In his camp at Grossinger's in the Catskills, Norton likes to talk about his two fights with Ali, the first in March 1973 the second five months later. He likes to stress how he broke Ali's jaw in the first one, and tries to build a case for why he should have won the second, which he lost by a point. The films do not agree with him. He started slowly, caught fire in the middle, and might have won it had he not been so passive in the last round. He did nothing in this round; his corner had miscalculated the scoring, figuring he had a lot of lead to spare. " Ali stole that round with showmanship," says Norton's manager, Bob Biron. "That was the difference." Biron also believes that Norton was trained too finely, that he was too light at 205 and could not reach back for strength when he needed it.
Norton, at 31, will be about 212 for Ali this time under a different trainer, Bill Slayton, once a semi-pro linebacker. Asked where he would use the 6'3" Norton (once a very good wingback) on a football team, Slayton said, "I'd make him a flanker. He's got great speed. He doesn't like to block or hit.
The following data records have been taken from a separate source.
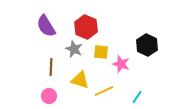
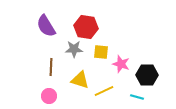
red hexagon: rotated 15 degrees counterclockwise
black hexagon: moved 30 px down; rotated 25 degrees counterclockwise
gray star: rotated 24 degrees counterclockwise
cyan line: rotated 72 degrees clockwise
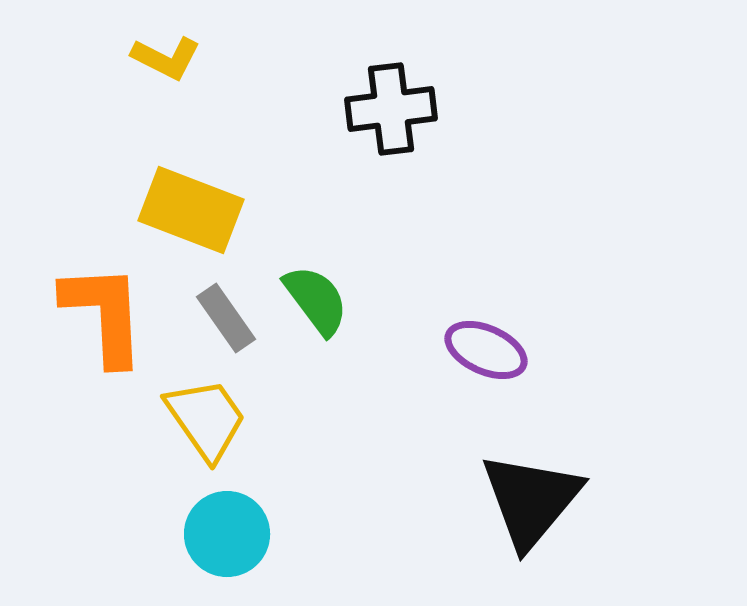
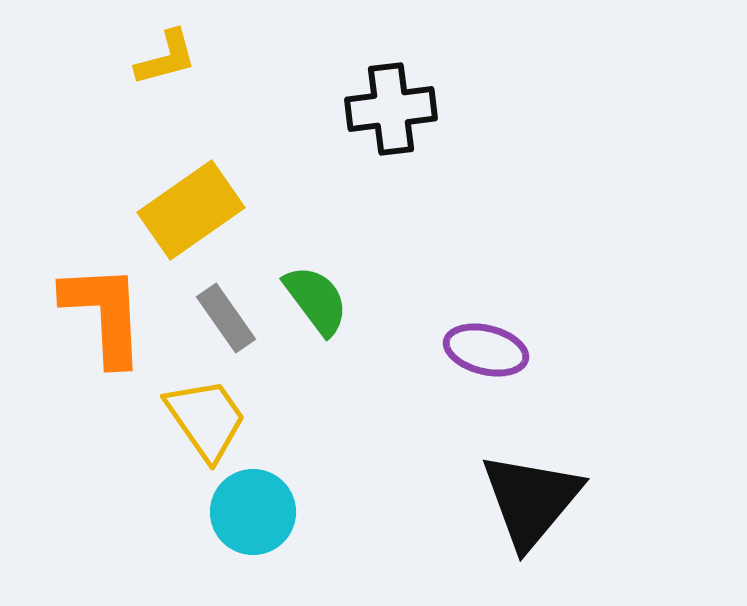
yellow L-shape: rotated 42 degrees counterclockwise
yellow rectangle: rotated 56 degrees counterclockwise
purple ellipse: rotated 10 degrees counterclockwise
cyan circle: moved 26 px right, 22 px up
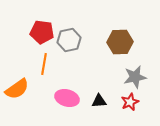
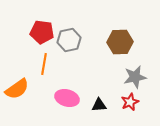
black triangle: moved 4 px down
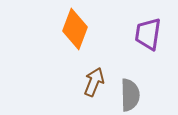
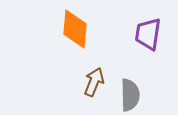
orange diamond: rotated 15 degrees counterclockwise
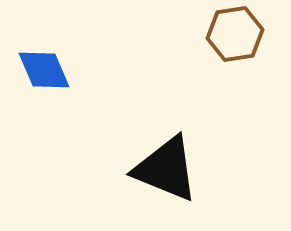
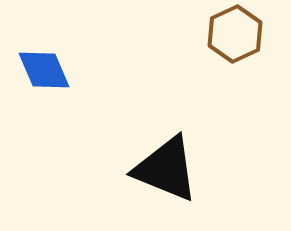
brown hexagon: rotated 16 degrees counterclockwise
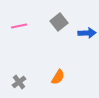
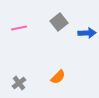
pink line: moved 2 px down
orange semicircle: rotated 14 degrees clockwise
gray cross: moved 1 px down
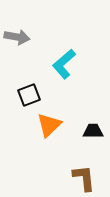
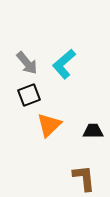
gray arrow: moved 10 px right, 26 px down; rotated 40 degrees clockwise
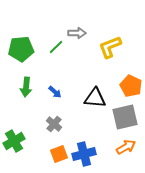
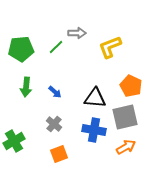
blue cross: moved 10 px right, 24 px up; rotated 25 degrees clockwise
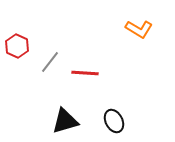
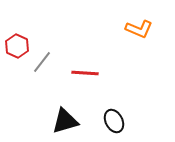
orange L-shape: rotated 8 degrees counterclockwise
gray line: moved 8 px left
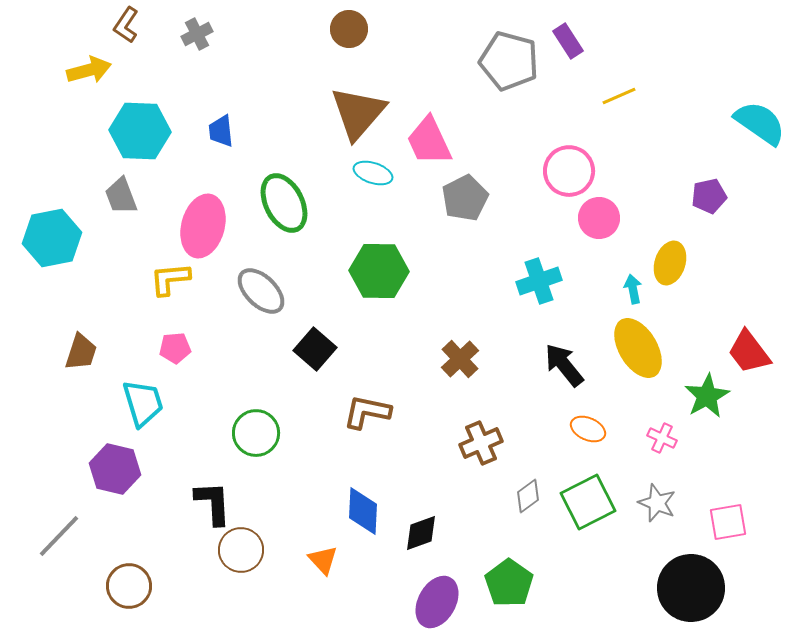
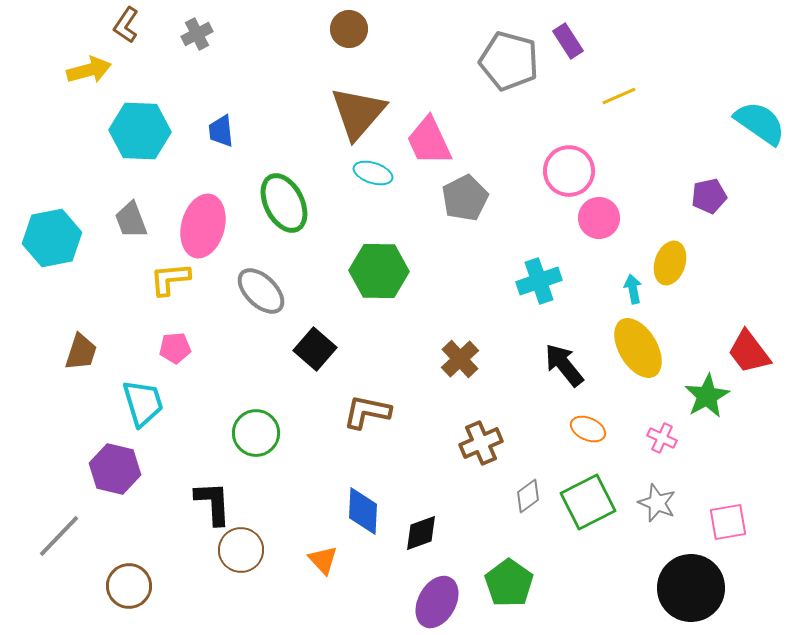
gray trapezoid at (121, 196): moved 10 px right, 24 px down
You can see that." Slayton hints that Norton will use his jab a lot more and that there will be a solution—not a pretty one—if Ali tries to hold his fighter by the back of his head. " Ali doesn't like a jab, never has," says Slayton. "He gets worried about his face. I hope Ken can cut him early, get him thinkin' about his face." Slayton adds that the Stander and Middleton fights were tune-ups, and that they were not the type of opponents that bring out the best in Norton. "He either respects a guy or under-respects him," Slayton says. "It's a mental thing he's got. It's all mental with him in the ring."
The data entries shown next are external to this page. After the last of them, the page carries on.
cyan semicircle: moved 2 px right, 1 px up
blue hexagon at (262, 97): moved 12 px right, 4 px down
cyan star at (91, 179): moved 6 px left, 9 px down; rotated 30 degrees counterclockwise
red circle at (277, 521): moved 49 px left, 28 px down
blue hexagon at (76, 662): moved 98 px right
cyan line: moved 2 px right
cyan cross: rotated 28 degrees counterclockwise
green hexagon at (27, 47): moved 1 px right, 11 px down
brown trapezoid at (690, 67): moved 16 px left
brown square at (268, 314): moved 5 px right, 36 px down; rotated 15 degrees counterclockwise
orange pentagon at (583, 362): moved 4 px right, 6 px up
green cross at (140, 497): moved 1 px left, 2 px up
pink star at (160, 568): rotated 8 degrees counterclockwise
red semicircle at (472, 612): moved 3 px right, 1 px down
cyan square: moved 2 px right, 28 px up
Ali trains a few miles away at the Concord Hotel. His camp is a bit more tranquil than usual. Because he was annoyed with the crowd around him in his camp in Michigan, Ali did his preliminary work in the vast desert quiet of Show Low, with only a few aides and his latest health guru, the comedian Dick Gregory, on hand. This atmosphere seems to have been brought from Show' Low to the Concord. Gregory has set up a special health room for Ali, with $600 blenders, baskets of carrots and fruit and every vitamin and mystical concoction known to man. "Hurry up! Hurry!" Gregory yells to the man at the blender. "The champ's ready for his carrot juice."
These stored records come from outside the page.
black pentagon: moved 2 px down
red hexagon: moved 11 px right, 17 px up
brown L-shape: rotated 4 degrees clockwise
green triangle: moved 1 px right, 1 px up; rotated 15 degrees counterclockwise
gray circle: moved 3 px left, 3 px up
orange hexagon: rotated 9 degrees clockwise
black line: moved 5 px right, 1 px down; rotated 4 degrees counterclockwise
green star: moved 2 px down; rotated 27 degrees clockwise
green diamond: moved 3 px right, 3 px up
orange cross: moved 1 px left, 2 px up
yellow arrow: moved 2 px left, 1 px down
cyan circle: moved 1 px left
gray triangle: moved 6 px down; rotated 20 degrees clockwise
Ali does not say much about the two fights with Norton, but the party line goes like this: The first fight can be dismissed because, next to his attitude toward Jimmy Young and his preparation for that match, Ali has never been more contemptuous of an opponent or in worse condition; even on the morning before the fight he was romantically distracted. Erase also the second bout. Ali prepared well for this one: running hard, chopping down trees, drawing his strength from them, he said. The trouble was that he could not punch, could not keep Norton off because of his chronically sore hands, and besides he was worried about his jaw—whether it would hold up or not. "I boxed the last eight rounds of that fight with open gloves," says Ali. "Now my hands are like steel. I'm gonna blow him outta there! Can't have a man bein' champion who walks 'round like he did in that movie." He was alluding to Norton's highly sexual role in the plantation film called Drum.